Lawyers that represented the AG were Thabo Chakaka Nyirenda, Steven Kayuni, Thabo Nyirenda, and Joseph Chiume. Dismissing the application last week Friday, three judges Anaclet Chipeta, John Katsala and John Chirwa said it was clear that in the absence of the applicants having suffered a violation of rights and in the absence of a woman who has suffered this type of disadvantage being in the driving seat of the intended public interest litigation, such interest as the applicants had claimed it had for commencing the matter was all distant and remote.
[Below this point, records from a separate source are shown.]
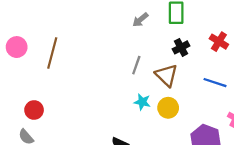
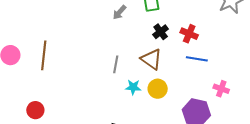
red cross: (219, 42) -> (189, 34), moved
gray line: (136, 65) -> (116, 64), moved

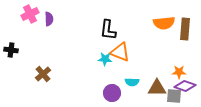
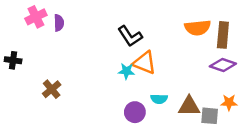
black L-shape: (108, 30) -> (130, 36), turned -40
orange star: (179, 72) -> (229, 103), moved
purple diamond: (185, 86) -> (223, 65), moved

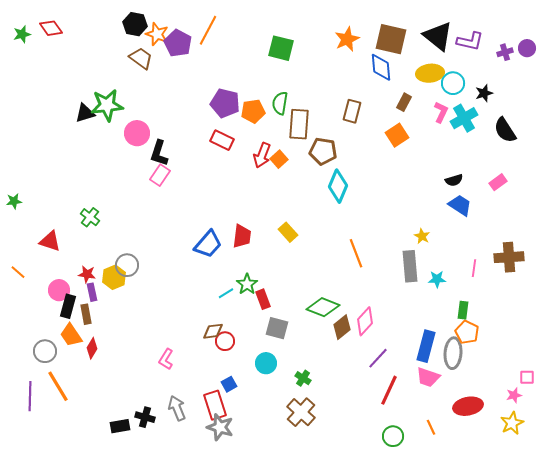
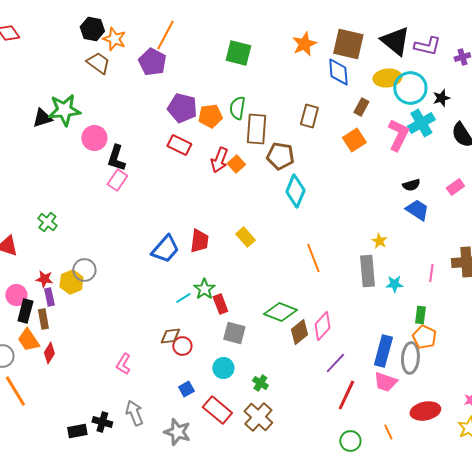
purple pentagon: (178, 43) -> (152, 62), moved
cyan circle: (453, 83) -> (410, 88), size x1.4
pink L-shape: (441, 112) -> (398, 135), moved, size x1.5
red rectangle: (215, 405) -> (217, 410), moved, turned -32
Chipeta, reading the ruling on behalf of his colleagues, said: “Suing on the basis that the Trust Deed’s objectives coincide with women’s rights in the Republican Constitution, and on the basis that women (not mentioned and not involved in the case) have been complaining to the Trust, and on the basis that the Trust’s research has led to the conclusion that there is a problem, is not sufficient interest in the manner the existing authorities construe that expression under Section 15(2) of the Constitution.
“…In the circumstances, we have no option but to dismiss the applicant’s originating motion herein, which we now do with costs.”
The applicants wanted Declaratory Orders in terms of Sections 13, 20(2) and 24(1 (2) of the Constitution of Malawi, which guarantees all person equal and effective protection against discrimination on grounds of race, colour, sex, property among other status.
They also wanted adoption and implementation of legislation aimed at promoting gender equality for women and men, and in particular, policies that address social issues such as domestic violence, security of the person, lack of maternity benefits, economic exploitation, and rights to property.
They also wanted the passing of legislation that addresses inequalities in society and prohibiting discriminatory practices and elimination of laws that discriminate against women on basis of gender or marital status, particularly those that deprive women of their property rights.
The applicants, represented by lawyer Samuel Tembenu, argued that the failure by government to pass such legislation, since the adoption of the Republican Constitution in 1994, has resulted in inequalities and discrimination being perpetrated against women.
According to the ruling, Kasambara asked for the indulgence of the court to allow him to present his application orally.
He founded his said application on the qualifications he holds in Human Rights Law, his research and his publications in the area, and on the fact that he is a husband and a parent, who thus would be liable to be affected by the outcome of the decision in this matter.
Kasambara, the ruling stated, made it clear that his aim was to oppose the application that had been made by the applicants.